Forget ‘Minions,’ ‘Monster Hunt’ and ‘Monkey King’ Smash Chinese Box Office Records
The top-grossing international feature film was neither Ant-Man nor Minions this weekend; it was a Chinese 3-D live-action/animation hybrid called Monster Hunt. Below is its insane trailer which includes a man-giving-birth-to-a-cartoon scene:
Led by Monster Hunt’s $72 million debut, China enjoyed its highest-grossing single-day gross ever on Saturday. To put that into perspective, Monster Hunt earned more in China alone this weekend than Minions did from over 50 international territories combined.

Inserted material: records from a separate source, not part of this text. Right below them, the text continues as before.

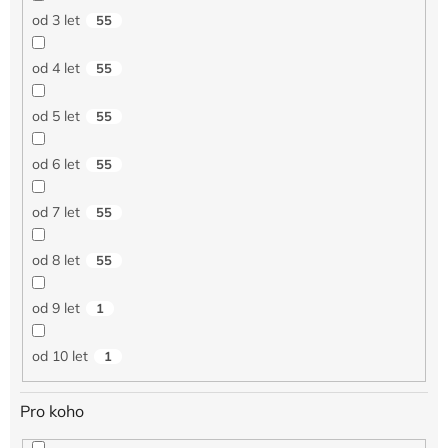
od 3 let
55
od 4 let
55
od 5 let
55
od 6 let
55
od 7 let
55
od 8 let
55
od 9 let
1
od 10 let
1
Pro koho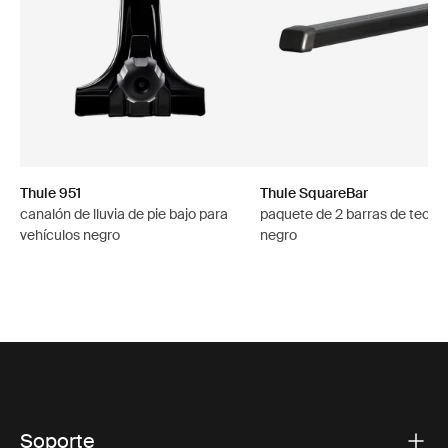
Thule 951
Thule SquareBar
canalón de lluvia de pie bajo para
paquete de 2 barras de techo
vehículos negro
negro
Soporte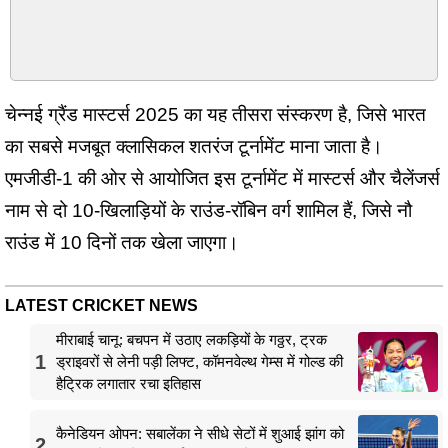
चेन्नई ग्रैंड मास्टर्स 2025 का यह तीसरा संस्करण है, जिसे भारत
का सबसे मजबूत क्लासिकल शतरंज टूर्नामेंट माना जाता है।
एमजीडी-1 की ओर से आयोजित इस टूर्नामेंट में मास्टर्स और चैलेंजर्स
नाम से दो 10-खिलाड़ियों के राउंड-रॉबिन वर्ग शामिल हैं, जिसे नौ
राउंड में 10 दिनों तक खेला जाएगा।
LATEST CRICKET NEWS
मीराबाई चानू: बचपन में उठाए लकड़ियों के गठ्ठर, ट्रक
1
ड्राइवरों से लेनी पड़ी लिफ्ट, कॉमनवेल्थ गेम्स में गोल्ड की
हैट्रिक लगातार रचा इतिहास
कैनेडियन ओपन: सबालेंका ने सीधे सेटों में शुआई झांग को
2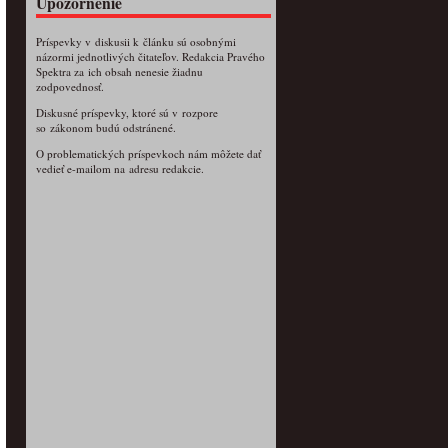
Upozornenie
Príspevky v diskusii k článku sú osobnými
názormi jednotlivých čitateľov. Redakcia Pravého
Spektra za ich obsah nenesie žiadnu
zodpovednosť.
Diskusné príspevky, ktoré sú v rozpore
so zákonom budú odstránené.
O problematických príspevkoch nám môžete dať
vedieť e-mailom na adresu redakcie.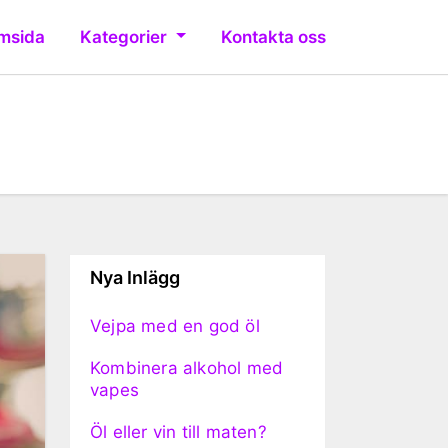
msida
Kategorier
Kontakta oss
Nya Inlägg
Vejpa med en god öl
Kombinera alkohol med
vapes
Öl eller vin till maten?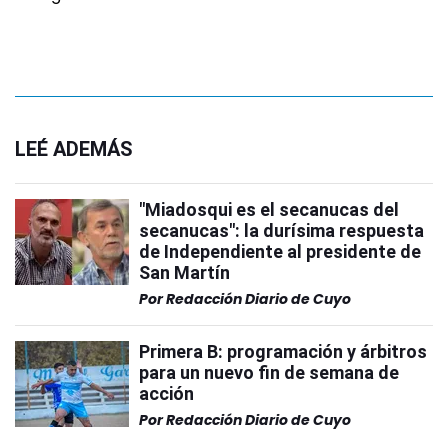
LEÉ ADEMÁS
"Miadosqui es el secanucas del
secanucas": la durísima respuesta
de Independiente al presidente de
San Martín
Por
Redacción Diario de Cuyo
Primera B: programación y árbitros
para un nuevo fin de semana de
acción
Por
Redacción Diario de Cuyo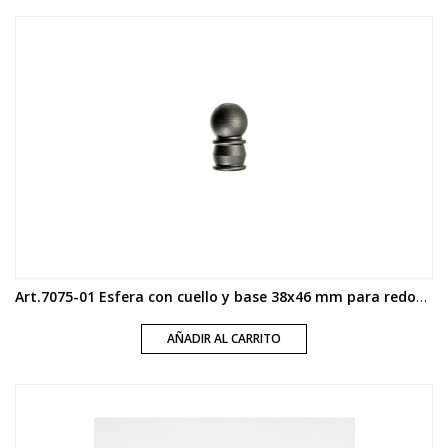
Art.7075-01 Esfera con cuello y base 38x46 mm para redondo 16 y 19 mm
AÑADIR AL CARRITO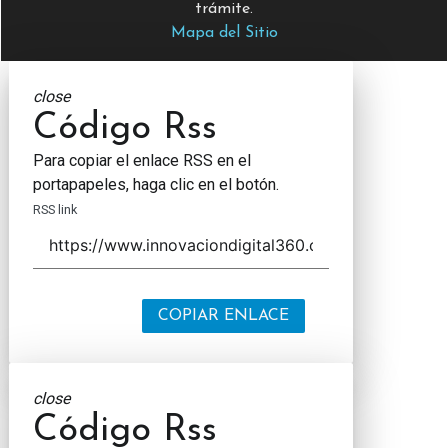
trámite.
Mapa del Sitio
close
Código Rss
Para copiar el enlace RSS en el
portapapeles, haga clic en el botón.
RSS link
COPIAR ENLACE
close
Código Rss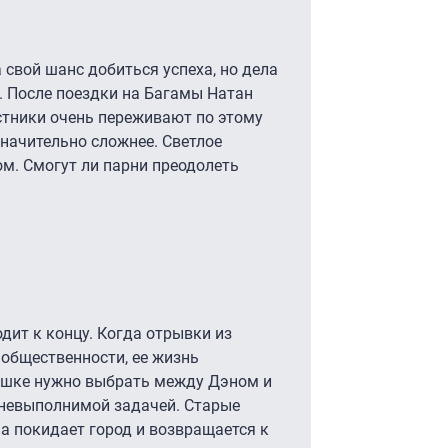
а свой шанс добиться успеха, но дела
. После поездки на Багамы Натан
астники очень переживают по этому
значительно сложнее. Светлое
м. Смогут ли парни преодолеть
дит к концу. Когда отрывки из
общественности, ее жизнь
вушке нужно выбрать между Дэном и
 невыполнимой задачей. Старые
на покидает город и возвращается к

The $35 million-budgeted Monster Hunt, partly inspired by the Chinese mythological text Classic of Mountains and Seas, marks the solo feature directorial debut of Hong Kong-born Raman Hui, a twenty-year-plus veteran of Pacific Data Images. Hui worked at PDI long before DreamWorks acquired the company, and he remained a key figure at the studio afterward, supervising animation on features like Antz, Shrek, and Madagascar, and co-directing projects like the short Kung Fu Panda: Secrets of the Furious Five and the feature Shrek the Third.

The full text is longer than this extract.